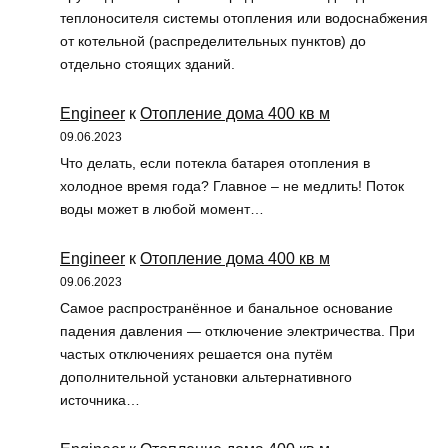
теплоносителя системы отопления или водоснабжения
от котельной (распределительных пунктов) до
отдельно стоящих зданий.
Engineer
к
Отопление дома 400 кв м
09.06.2023
Что делать, если потекла батарея отопления в
холодное время года? Главное – не медлить! Поток
воды может в любой момент…
Engineer
к
Отопление дома 400 кв м
09.06.2023
Самое распространённое и банальное основание
падения давления — отключение электричества. При
частых отключениях решается она путём
дополнительной установки альтернативного
источника…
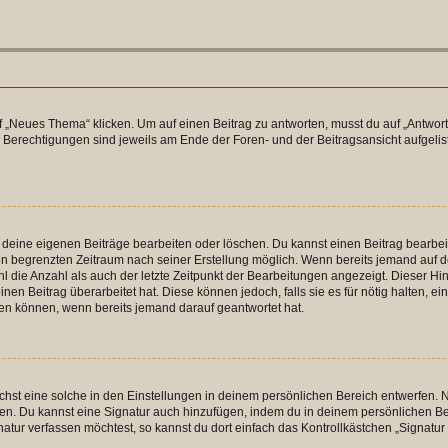
„Neues Thema“ klicken. Um auf einen Beitrag zu antworten, musst du auf „Antworte
e Berechtigungen sind jeweils am Ende der Foren- und der Beitragsansicht aufgeliste
r deine eigenen Beiträge bearbeiten oder löschen. Du kannst einen Beitrag bearbe
inen begrenzten Zeitraum nach seiner Erstellung möglich. Wenn bereits jemand auf de
 die Anzahl als auch der letzte Zeitpunkt der Bearbeitungen angezeigt. Dieser Hi
en Beitrag überarbeitet hat. Diese können jedoch, falls sie es für nötig halten, ei
hen können, wenn bereits jemand darauf geantwortet hat.
st eine solche in den Einstellungen in deinem persönlichen Bereich entwerfen. Na
eren. Du kannst eine Signatur auch hinzufügen, indem du in deinem persönlichen 
atur verfassen möchtest, so kannst du dort einfach das Kontrollkästchen „Signatu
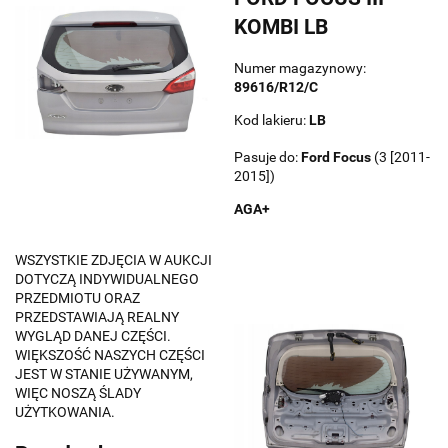
KOMBI LB
Numer magazynowy:
89616/R12/C
Kod lakieru:
LB
Pasuje do:
Ford
Focus
(3 [2011-
2015])
AGA+
WSZYSTKIE ZDJĘCIA W AUKCJI
DOTYCZĄ INDYWIDUALNEGO
PRZEDMIOTU ORAZ
PRZEDSTAWIAJĄ REALNY
WYGLĄD DANEJ CZĘŚCI.
WIĘKSZOŚĆ NASZYCH CZĘŚCI
JEST W STANIE UŻYWANYM,
WIĘC NOSZĄ ŚLADY
UŻYTKOWANIA.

**Problem to work on:**
For each line above that includes "persönlichen", copy the line.

**Task answer:**
st eine solche in den Einstellungen in deinem persönlichen Bereich entwerfen. Na
eren. Du kannst eine Signatur auch hinzufügen, indem du in deinem persönlichen 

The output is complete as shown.